Carver Johnston lived in a little cottage, close to the sea. It had been a preconceived idyll, a sort of laundry list that he'd used to check off when he was younger -- the ultimate item of ownership, a little cottage close to the sea. The little cottage was on the outskirts of town, and nobody told him that the soothing noise of waves pounding against the rocks soon became a lonely gnawing and grinding sound that kept you up at night.
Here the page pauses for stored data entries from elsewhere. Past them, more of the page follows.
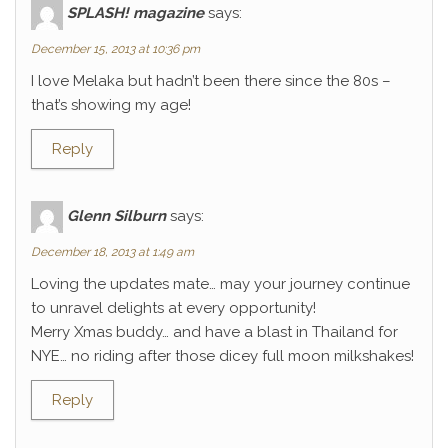
SPLASH! magazine
says:
December 15, 2013 at 10:36 pm
I love Melaka but hadn’t been there since the 80s –
that’s showing my age!
Reply
Glenn Silburn
says:
December 18, 2013 at 1:49 am
Loving the updates mate… may your journey continue
to unravel delights at every opportunity!
Merry Xmas buddy… and have a blast in Thailand for
NYE… no riding after those dicey full moon milkshakes!
Reply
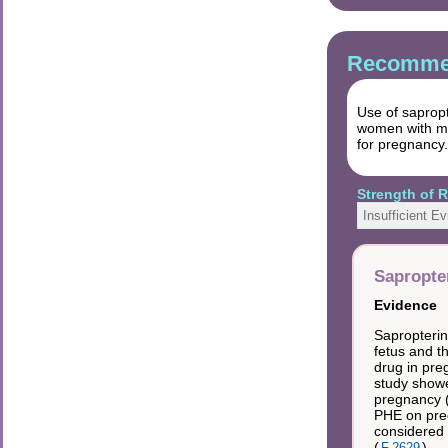
Recommen
Use of sapropt
women with mo
for pregnancy.
Strength of
Insufficient E
Sapropte
Evidence
Sapropterin
fetus and t
drug in pre
study showe
pregnancy 
PHE on preg
considered 
(
).
F.2629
The ocean churned and groaned. There were no little lapping waves delicately licking at the beach. That had all been a lie.
Every morning he put on his coat and he walked along the beach: he crunched the rough spinifex grass that grew on the dunes beneath his boots and felt a little vaguely bad for it, the way he felt vaguely bad when he drowned a spider or killed an ant. Karmic shame? Carver always dwelled on whatever life he had just ended for sixty seconds' more than anyone else ever dwelled on a dead moth, rinsing it away out of sight and out of mind. Gone down the unfriendly sink pipe, a soapy funeral barge to follow as he bleached his basin. He hated dead things: he hated killing things. He had picked to build his cottage on the one beach where whales came to commit suicide, and in the summer went with his rainslicker and his rubber boots to haplessly spray the morbidly depressed beached creatures with water until they could be towed back into the ocean. He would stay with the other volunteers until his hands were raw and he was tired, but he would sleep easy that night.
He was very alone in the cottage, and life was loud. The clock ticked like a percussion instrument. The ocean creaked outside his windows. When it rained, a thousand tiny lead weights exploded into watery shrapnel on his roof, keeping him wide-eyed and awake. He sometimes thought about getting a dog, but worried about it.
English had not been Carver's first language. When he had been learning it, all that time ago with a man who purported to be his worst enemy but had slid up the scale to only friend, he'd neatly set it out in his head. Carver learnt things by rote, by logical order. It was how he lived his life: the cottage by the sea had been unusual frivolousness, really. But he'd learned English and so had A -- so had his friend, and they had both one night over a beer picked their favourite words: his friend's had been incipient. Carver had said his had been gossamer, but in the truth of his heart his favourite word was surrender.
He liked it, he liked its parts: render, to surrender, like failure was being torn to pieces. He liked the sound. Victory had a hard-edged face.
When you lived alone in an idyllic seaside cottage, there were a few things it seemed apt to keep: a diary was his. Sometimes he worried that a storm would carry him and his cottage into the sea -- not that he worried about this as an inevitable end, but that he would be washed away with no sight or sound and no footprints left behind; but the weight of his words in his journal would mean there would be a sodden book left behind as a clue. Not that he wrote anything in it that meant anything. Friday. Dinner -- corn dahl soup. No cigarettes. The sea was loud today. A little sad.
And at night he took his walk again, as he did twice a day, along the black oily stretch of the sea at nighttime. No tourists went on his beach and there were no lights for miles; once you passed out the head and out of sight of his house it was as though nobody else in the universe existed, no electricity and so dark you couldn't see your hand in front of your face. Back in the city, if you'd fallen over you would have come into contact with a light switch. Carver liked the sensation of being swallowed up by that inscrutable dark.
He was a little crazy now, when all was said and done. That seemed frivolous too.